6. En troisième lieu, le requérant ne fait état, au-delà de ses allégations, d'aucun élément de nature à établir que, comme il le prétend également, l'arrêté en litige affecterait le déroulement de sa carrière, ni même qu'il aurait des effets sur sa réputation et sa crédibilité ou qu'il risquerait de lui faire perdre son expertise.

7. En dernier lieu, il ne résulte pas de l'instruction que l'arrêté en litige empêcherait le service public hospitalier et universitaire de fonctionner normalement, dès lors, notamment, qu'un autre PU-PH a été nommé pour assurer l'intérim du poste de chef du service de médecine bucco-dentaire de l'hôpital Henri-Mondor et qu'il n'est fait état d'aucun élément de nature à établir que l'intéressé ne pourrait pas être également remplacé dans l'exercice de ses activités universitaires de direction de thèses ou de participation, y compris comme président, à des jurys de thèse.
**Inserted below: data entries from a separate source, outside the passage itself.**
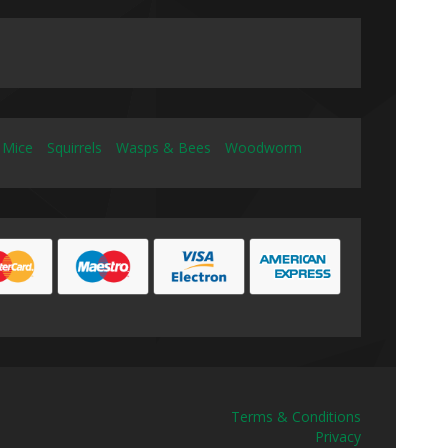
 Mice
Squirrels
Wasps & Bees
Woodworm
Terms & Conditions
Privacy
8. Il résulte de tout ce qui précède que la condition d'urgence prévue à l'article L. 521-1 du code de justice administrative ne peut être regardée comme remplie en l'état de l'instruction. Par suite, les conclusions à fin de suspension présentées par M. A au titre du même article doivent être rejetées.

Sur les frais liés au litige :

9. Aux termes de l'article L. 761-1 du code de justice administrative : " Dans toutes les instances, le juge condamne la partie tenue aux dépens ou, à défaut, la partie perdante, à payer à l'autre partie la somme qu'il détermine, au titre des frais exposés et non compris dans les dépens. Le juge tient compte de l'équité ou de la situation économique de la partie condamnée. Il peut, même d'office, pour des raisons tirées des mêmes considérations, dire qu'il n'y a pas lieu à cette condamnation. "

10. Ces dispositions font obstacle à ce que soit mise à la charge conjointe de l'Assistance publique - Hôpitaux de Paris et de l'université Paris Cité, qui ne sont pas, dans la présente instance, les parties perdantes, la somme demandée par M. A au titre des frais exposés et non compris dans les dépens. En application de ces mêmes dispositions, il y a lieu, en revanche, dans les circonstances de l'espèce, de mettre à la charge du requérant la somme de 1 200 euros à verser au même titre à l'Assistance publique - Hôpitaux de Paris.

O R D O N N E :

Article 1er :La requête de M. A est rejetée.

Article 2 :M. A versera à l'Assistance publique - Hôpitaux de Paris une somme de 1 200 euros au titre de l'article L. 761-1 du code de justice administrative.

Article 3 :La présente ordonnance sera notifiée à M. B A, à l'Assistance publique - Hôpitaux de Paris et à l'université Paris Cité.

Fait à Melun, le 19 juin 2024

Le juge des référés,

Signé : P. ZanellaLa greffière,

Signé : O. Dusautois

La République mande et ordonne à la ministre du travail, de la santé et des solidarités en ce qui la concerne ou à tous commissaires de justice à ce requis en ce qui concerne les voies de droit commun contre les parties privées, de pourvoir à l'exécution de la présente décision.